In certain embodiments, the first and second polypeptides of the fusion protein of the present invention are functionally connected via a sequence having an at least 80%, 85%, 90%, 95%, 99% of the hinge region of an IgG.sub.1 immunoglobulin (e.g., human IgG.sub.1 immunoglobulin) or a portion thereof that consists of at least 10 consecutive amino acid residues (e.g., 10, 11, 12, 13, or 14 amino acid residues).

In certain embodiments, the first and second polypeptides of the fusion protein of the present invention are functionally connected via the hinge region of an IgG.sub.2, IgG.sub.3, or IgG.sub.4 immunoglobulin. For example, the first and second polypeptides may be functionally connected via the hinge region of human IgG.sub.2, IgG.sub.3, or IgG.sub.4 immunoglobulin as set forth in SEQ ID NO:22, 23, or 24.

In certain embodiments, the first and second polypeptides of the fusion protein of the present invention are functionally connected via a portion of the hinge region of an IgG.sub.2, IgG.sub.3, or IgG.sub.4 immunoglobulin (e.g., human IgG.sub.2, IgG.sub.3, or IgG.sub.4 immunoglobulin) that consist of at least 10, 11, 12, 13, or 14 amino acid residues.

In certain embodiments, the first and second polypeptides of the fusion protein of the present invention are functionally connected via a sequence having an at least 80%, 85%, 90%, 95%, 99% of the hinge region of an IgG.sub.2, IgG.sub.3, or IgG.sub.4 immunoglobulin (e.g., human IgG.sub.2, IgG.sub.3, or IgG.sub.4 immunoglobulin) or a portion thereof that consists of at least 10 consecutive amino acid residues (e.g., 10, 11, 12, 13, or 14 amino acid residues).

In certain embodiments, the first and second polypeptides of the fusion protein of the present invention may be linked with an IgG hinge region so that the first polypeptide is located N-terminus to the second polypeptide. In certain other embodiments, the first polypeptide may be linked to the second polypeptide via an IgG hinge region so that it is C-terminus to the second polypeptide.

In certain embodiments, the fusion proteins of the present invention is capable of (1) indirect binding of a native high-affinity Fc.epsilon.R1 receptor via directly binding between a native IgE molecule to which the native high-affinity Fc.epsilon.R1 receptor binds and the first polypeptide sequence in the fusion protein, and (2) direct binding of a native low-affinity Fc.gamma.RIIb receptor via the second polypeptide sequence in the fusion protein.
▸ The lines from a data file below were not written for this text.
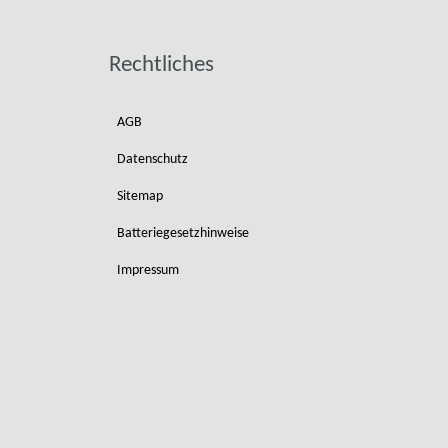
Rechtliches
AGB
Datenschutz
Sitemap
Batteriegesetzhinweise
Impressum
In certain embodiments, the fusion protein of the present invention comprises an allergen sequence and the CH2 and CH3 portion of human IgG.sub.1 heavy chain constant region linked by the hinge region of human IgG.sub.1 heavy chain constant region (see, FIG. 1, see Original Patent). The cDNA sequence encoding the hinge-CH2--CH3 portion of the human IgG.sub.1 heavy chain constant region and the amino acid sequence of this portion of the human IgG.sub.1 heavy chain constant region are set forth in SEQ ID NOS:1 and 2, respectively.

In certain embodiments, the fusion protein of the present invention comprises mite allergen protein (or a portion thereof) and the CH2 and CH3 portion of human IgG.sub.1 heavy chain constant region linked by the hinge region of human IgG.sub.1 heavy chain constant region (see, FIG. 2, see Original Patent).

In certain embodiments, the fusion protein of the present invention comprises cat allergen Fel d1 protein (or a portion thereof) and the CH2 and CH3 portion of human IgG.sub.1 heavy chain constant region linked by the hinge region of human IgG.sub.1 heavy chain constant region (see, FIG. 3, see Original Patent).

In certain embodiments, the fusion protein of the present invention comprises peanut allergen Ara protein (or a portion thereof) and the CH2 and CH3 portion of human IgG.sub.1 heavy chain constant region linked by the hinge region of human IgG.sub.1 heavy chain constant region (see, FIG. 4, see Original Patent).

The fusion proteins of the present invention are capable of specific binding of a native IgE molecule via its first polypeptide and specific binding of a native IgG inhibitory receptor comprising an ITIM via its second polypeptide. Such specific binding may be tested using any known assays, such as competitive binding assays including RIAs and ELISAs. Protein-protein complexes (e.g., complexes formed between the fusion protein and a native IgE molecule, between the fusion protein and a native IgG inhibitory receptor comprising an ITIM, and among the fusion protein, a native IgE molecule, and a native IgG inhibitory receptor comprising an ITIM) can be identified and isolated using various methods such as filtration, centrifugation, and flow cytometry. The assays may be performed using a purified protein of interest (e.g., a first or second polypeptide sequence of a fusion protein of the present invention, a fusion protein of the present invention, a native IgE molecule, or a native IgG inhibitory receptor comprising an ITIM), intact cells expressing a protein of interest, or cell lysate containing a protein of interest. The protein of interest may be immobilized or labeled prior to or during the assays.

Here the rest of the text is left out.